## Exercise objective
An exact copy is needed of the lines in the entries below from the line with "עוגיות וחיתוכיות" up to and including the line with "поставил воздухан из", and of nothing else. Leave the pictures out.

*** Provided entries ***

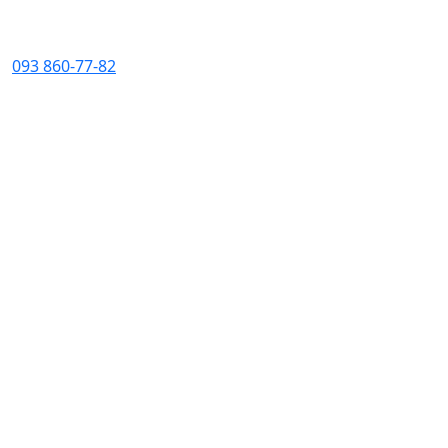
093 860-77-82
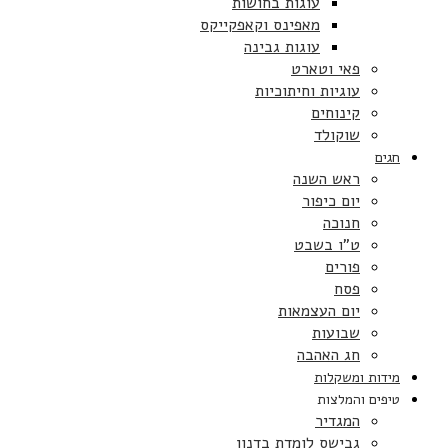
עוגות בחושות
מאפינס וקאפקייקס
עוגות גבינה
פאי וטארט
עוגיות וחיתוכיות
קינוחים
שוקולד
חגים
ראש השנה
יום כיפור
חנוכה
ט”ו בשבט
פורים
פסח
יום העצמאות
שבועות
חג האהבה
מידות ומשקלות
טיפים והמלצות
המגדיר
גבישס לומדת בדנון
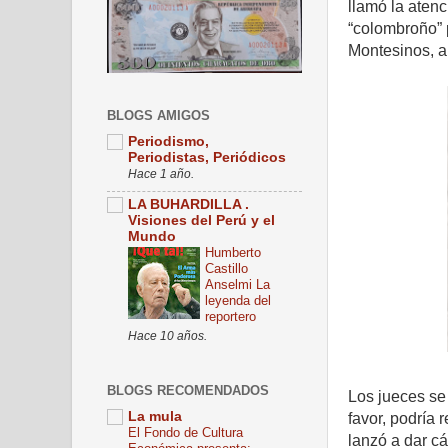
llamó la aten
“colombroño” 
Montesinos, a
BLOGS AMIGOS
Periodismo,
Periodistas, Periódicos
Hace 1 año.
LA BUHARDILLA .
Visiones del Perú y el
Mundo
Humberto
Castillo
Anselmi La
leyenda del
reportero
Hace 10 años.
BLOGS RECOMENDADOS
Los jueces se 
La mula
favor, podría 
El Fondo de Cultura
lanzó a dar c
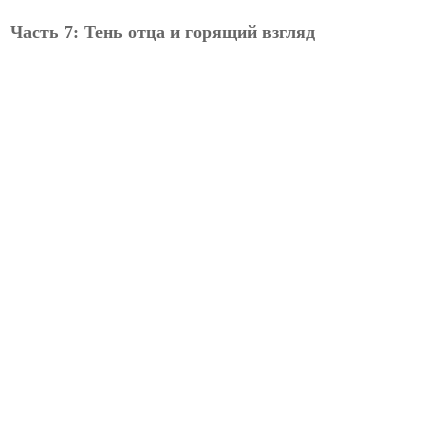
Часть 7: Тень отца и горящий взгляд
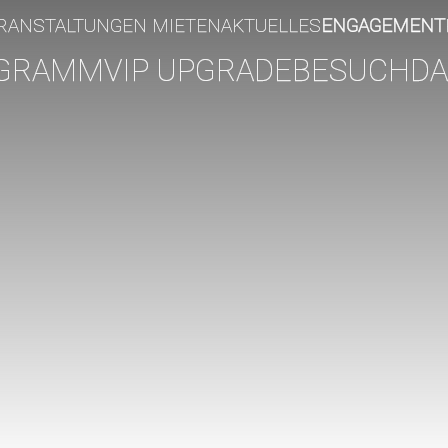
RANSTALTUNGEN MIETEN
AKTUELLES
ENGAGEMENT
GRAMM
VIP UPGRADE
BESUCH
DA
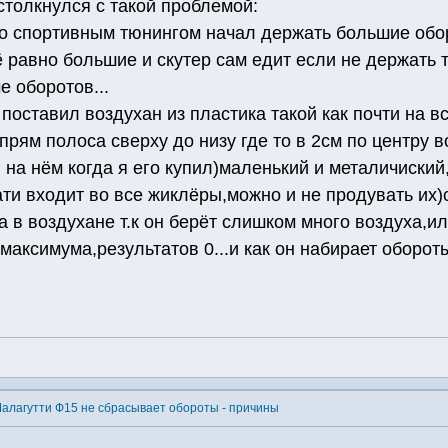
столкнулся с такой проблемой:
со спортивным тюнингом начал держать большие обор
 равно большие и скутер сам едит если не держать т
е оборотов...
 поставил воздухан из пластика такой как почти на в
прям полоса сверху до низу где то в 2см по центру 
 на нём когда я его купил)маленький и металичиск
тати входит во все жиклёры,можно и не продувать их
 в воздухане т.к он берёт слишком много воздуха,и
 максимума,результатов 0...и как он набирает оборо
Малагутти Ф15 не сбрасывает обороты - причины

*** End of Provided entries ***
*** Provided entries ***

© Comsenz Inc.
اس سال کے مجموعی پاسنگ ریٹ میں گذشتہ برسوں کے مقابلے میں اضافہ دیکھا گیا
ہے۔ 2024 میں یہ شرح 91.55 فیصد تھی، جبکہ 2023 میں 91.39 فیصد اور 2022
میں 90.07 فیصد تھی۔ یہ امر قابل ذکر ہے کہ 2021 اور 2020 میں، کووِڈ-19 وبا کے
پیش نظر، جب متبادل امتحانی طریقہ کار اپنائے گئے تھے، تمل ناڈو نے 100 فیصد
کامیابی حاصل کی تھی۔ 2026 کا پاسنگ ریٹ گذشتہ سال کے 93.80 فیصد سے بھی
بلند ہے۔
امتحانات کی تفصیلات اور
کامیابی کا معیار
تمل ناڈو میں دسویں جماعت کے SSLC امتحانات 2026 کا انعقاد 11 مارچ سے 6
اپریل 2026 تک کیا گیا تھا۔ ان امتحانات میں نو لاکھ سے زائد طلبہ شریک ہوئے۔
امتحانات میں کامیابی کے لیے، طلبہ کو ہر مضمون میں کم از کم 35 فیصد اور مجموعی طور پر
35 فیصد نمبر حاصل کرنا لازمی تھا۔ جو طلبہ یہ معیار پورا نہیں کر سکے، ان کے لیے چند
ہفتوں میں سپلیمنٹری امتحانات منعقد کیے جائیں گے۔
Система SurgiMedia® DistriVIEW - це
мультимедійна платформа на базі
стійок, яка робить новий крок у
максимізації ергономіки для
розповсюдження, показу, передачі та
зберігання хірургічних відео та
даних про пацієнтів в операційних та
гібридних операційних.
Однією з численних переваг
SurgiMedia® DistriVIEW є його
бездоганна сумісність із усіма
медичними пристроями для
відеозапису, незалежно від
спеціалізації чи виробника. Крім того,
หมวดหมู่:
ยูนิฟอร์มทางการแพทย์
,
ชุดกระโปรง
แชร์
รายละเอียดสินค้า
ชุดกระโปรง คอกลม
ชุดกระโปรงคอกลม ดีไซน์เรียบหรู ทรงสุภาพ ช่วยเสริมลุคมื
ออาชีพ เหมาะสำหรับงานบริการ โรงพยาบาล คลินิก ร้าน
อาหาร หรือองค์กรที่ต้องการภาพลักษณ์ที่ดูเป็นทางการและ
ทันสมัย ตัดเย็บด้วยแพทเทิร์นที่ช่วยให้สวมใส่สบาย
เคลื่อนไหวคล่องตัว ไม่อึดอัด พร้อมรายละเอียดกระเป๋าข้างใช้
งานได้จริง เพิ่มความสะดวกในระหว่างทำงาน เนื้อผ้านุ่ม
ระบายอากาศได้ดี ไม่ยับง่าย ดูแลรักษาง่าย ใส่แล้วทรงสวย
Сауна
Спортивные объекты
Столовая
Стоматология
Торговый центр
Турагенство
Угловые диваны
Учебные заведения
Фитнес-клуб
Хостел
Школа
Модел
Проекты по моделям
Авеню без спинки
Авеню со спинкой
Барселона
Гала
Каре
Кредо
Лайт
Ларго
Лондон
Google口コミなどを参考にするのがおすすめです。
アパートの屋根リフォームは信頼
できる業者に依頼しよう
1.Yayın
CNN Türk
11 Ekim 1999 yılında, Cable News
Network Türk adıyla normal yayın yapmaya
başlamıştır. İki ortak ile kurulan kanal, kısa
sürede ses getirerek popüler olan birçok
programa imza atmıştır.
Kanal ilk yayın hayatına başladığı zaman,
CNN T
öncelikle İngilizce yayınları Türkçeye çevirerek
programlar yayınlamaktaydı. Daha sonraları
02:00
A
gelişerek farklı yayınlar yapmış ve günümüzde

*** End of Provided entries ***

## Task solution
עוגיות וחיתוכיות
קינוחים
שוקולד
חגים
ראש השנה
יום כיפור
חנוכה
ט”ו בשבט
פורים
פסח
יום העצמאות
שבועות
חג האהבה
מידות ומשקלות
טיפים והמלצות
המגדיר
גבישס לומדת בדנון
llamó la aten
“colombroño” 
Montesinos, a
BLOGS AMIGOS
Periodismo,
Periodistas, Periódicos
Hace 1 año.
LA BUHARDILLA .
Visiones del Perú y el
Mundo
Humberto
Castillo
Anselmi La
leyenda del
reportero
Hace 10 años.
BLOGS RECOMENDADOS
Los jueces se 
La mula
favor, podría 
El Fondo de Cultura
lanzó a dar c
Часть 7: Тень отца и горящий взгляд
RANSTALTUNGEN MIETEN
AKTUELLES
ENGAGEMENT
GRAMM
VIP UPGRADE
BESUCH
DA
столкнулся с такой проблемой:
со спортивным тюнингом начал держать большие обор
 равно большие и скутер сам едит если не держать т
е оборотов...
 поставил воздухан из пластика такой как почти на в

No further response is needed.